For instance, in the case of shopping malls a buffer may represent the area where its customers
live or work[4]. The size of the buffer yielding the maximum information gain is chosen and this
size is applied to compute the aggregates for all relevant attributes.
The task of classification is to assign an object to a class from a given set of
classes based on the attribute values of the object. In spatial classification the attribute
values of neighbouring objects may also be relevant for the membership of objects and
therefore have to be considered as well.
The extension to spatial attributes is to consider also the attribute of objects on a
neighbourhood path starting from the current object. Thus, we define generalized
attributes for a neighbourhood path p = [o 1, . . ., ok] as tuples (attribute-name, index) where
index is a valid position in p representing the attribute with attribute name of object o index.
The generalized attribute (economic-power,2), e.g., represents the attribute economicpower of some (direct) neighbour of object o1.

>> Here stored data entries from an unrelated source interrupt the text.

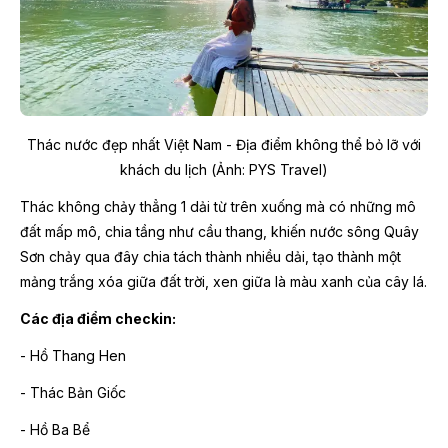
Thác nước đẹp nhất Việt Nam - Địa điểm không thể bỏ lỡ với
khách du lịch (Ảnh: PYS Travel)
Thác không chảy thẳng 1 dải từ trên xuống mà có những mô
đất mấp mô, chia tầng như cầu thang, khiến nước sông Quây
Sơn chảy qua đây chia tách thành nhiều dải, tạo thành một
mảng trắng xóa giữa đất trời, xen giữa là màu xanh của cây lá.
Các địa điểm checkin:
- Hồ Thang Hen
- Thác Bản Giốc
- Hồ Ba Bể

Because it is reasonable to assume that the influence of neighbouring objects and their
attributes decreases with increasing distance, we can limit the length of the relevant neighbourhood
paths by an input parameter max-length. Furthermore, the classification algorithm allows the input of a
predicate to focus the search for classification rules on the objects of the database fulfilling this
predicate. Figure 5 depicts a sample decision tree and two rules derived from it. Economic power has
been chosen as the class attribute and the focus is on all objects of type city.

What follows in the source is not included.